Assignment: When you output the records, match them exactly and omit any picture they include.

____________

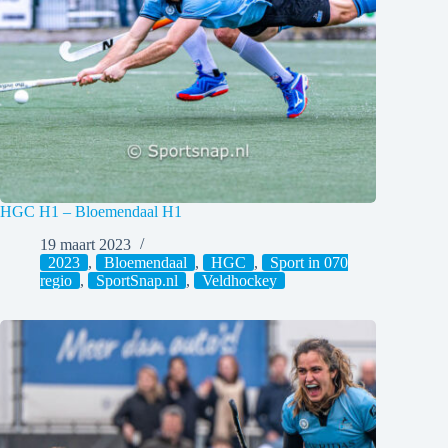
HGC H1 – Bloemendaal H1
19 maart 2023
2023
,
Bloemendaal
,
HGC
,
Sport in 070
regio
,
SportSnap.nl
,
Veldhockey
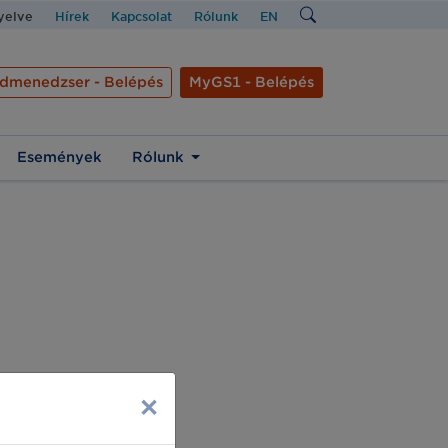
nyelve
Hírek
Kapcsolat
Rólunk
EN
dmenedzser - Belépés
MyGS1 - Belépés
Események
Rólunk
×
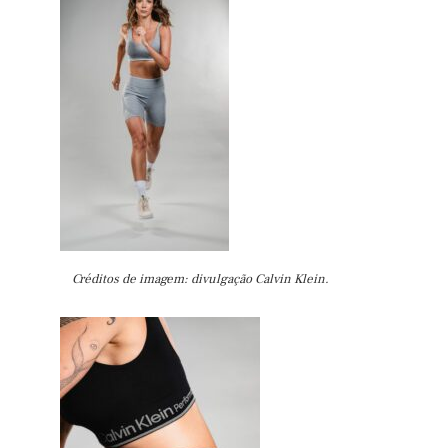
Créditos de imagem: divulgação Calvin Klein.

____________

Solution below:
HGC H1 – Bloemendaal H1
19 maart 2023
2023
,
Bloemendaal
,
HGC
,
Sport in 070
regio
,
SportSnap.nl
,
Veldhockey
nyelve
Hírek
Kapcsolat
Rólunk
EN
dmenedzser - Belépés
MyGS1 - Belépés
Események
Rólunk
×
Créditos de imagem: divulgação Calvin Klein.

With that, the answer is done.